Task details: Your copy should hold only the lines from the one with "光、8/7颱風假？三颱怎麼走，10日報先看" to the one with "ヤス・ウラノ選手の勝利となる。", both included, each exactly as it stands below, with no pictures.

Transcribed page contents:
'''

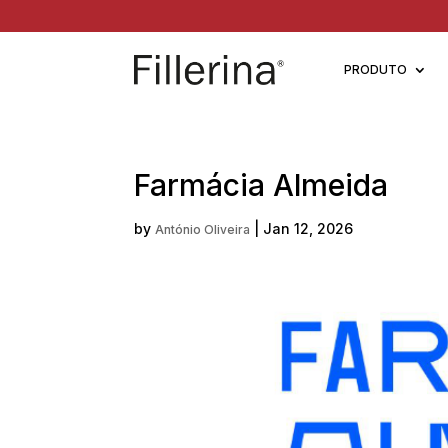
PRODUTO
Farmácia Almeida
by
|
Jan 12, 2026
António Oliveira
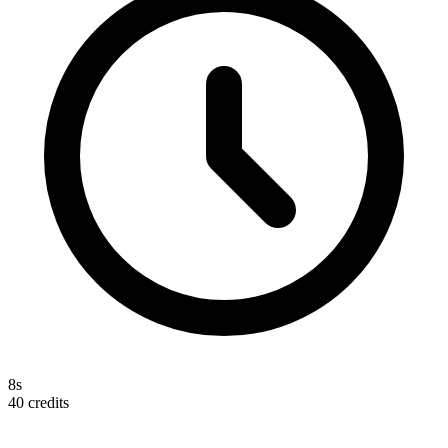
8s
40
credits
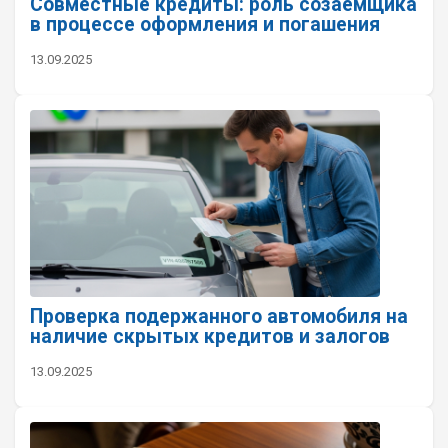
Совместные кредиты: роль созаемщика
в процессе оформления и погашения
13.09.2025
Проверка подержанного автомобиля на
наличие скрытых кредитов и залогов
13.09.2025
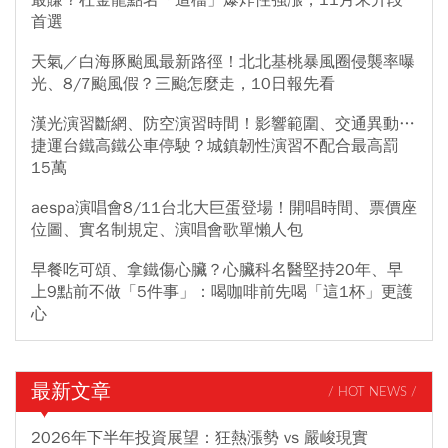
最賺？杜金龍點名「這檔」爆炸性強漲，11月末升段
首選
天氣／白海豚颱風最新路徑！北北基桃暴風圈侵襲率曝
光、8/7颱風假？三颱怎麼走，10日報先看
漢光演習斷網、防空演習時間！影響範圍、交通異動…
捷運台鐵高鐵公車停駛？城鎮韌性演習不配合最高罰
15萬
aespa演唱會8/11台北大巨蛋登場！開唱時間、票價座
位圖、實名制規定、演唱會歌單懶人包
早餐吃可頌、拿鐵傷心臟？心臟科名醫堅持20年、早
上9點前不做「5件事」：喝咖啡前先喝「這1杯」更護
心
最新文章
/ HOT NEWS /
2026年下半年投資展望：狂熱漲勢 vs 嚴峻現實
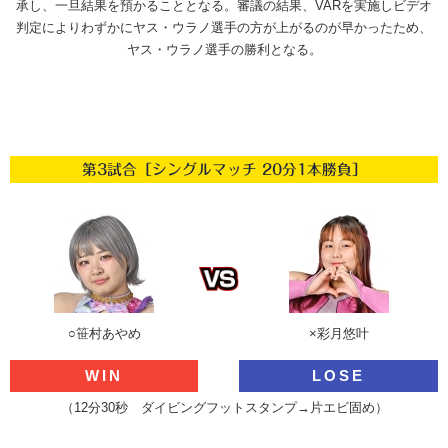
承し、一旦結果を預かることとなる。審議の結果、VARを実施しビデオ
判定によりわずかにヤス・ウラノ選手の方が上がるのが早かったため、
ヤス・ウラノ選手の勝利となる。
第3試合［シングルマッチ 20分1本勝負］
○笹村あやめ
×彩月悠叶
WIN
LOSE
（12分30秒 ダイビングフットスタンプ→片エビ固め）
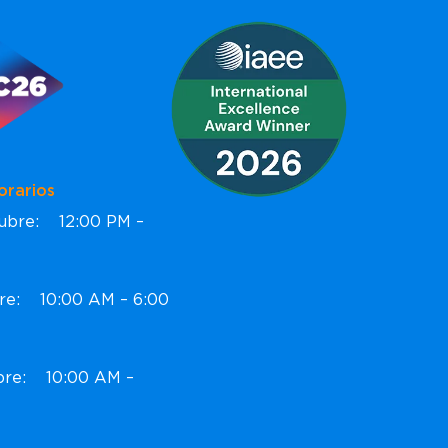
ios
ctubre: 12:00 PM –
bre: 10:00 AM – 6:00
ubre: 10:00 AM –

'''

Reply:
光、8/7颱風假？三颱怎麼走，10日報先看
漢光演習斷網、防空演習時間！影響範圍、交通異動…
捷運台鐵高鐵公車停駛？城鎮韌性演習不配合最高罰
15萬
aespa演唱會8/11台北大巨蛋登場！開唱時間、票價座
位圖、實名制規定、演唱會歌單懶人包
早餐吃可頌、拿鐵傷心臟？心臟科名醫堅持20年、早
上9點前不做「5件事」：喝咖啡前先喝「這1杯」更護
心
最新文章
/ HOT NEWS /
2026年下半年投資展望：狂熱漲勢 vs 嚴峻現實
承し、一旦結果を預かることとなる。審議の結果、VARを実施しビデオ
判定によりわずかにヤス・ウラノ選手の方が上がるのが早かったため、
ヤス・ウラノ選手の勝利となる。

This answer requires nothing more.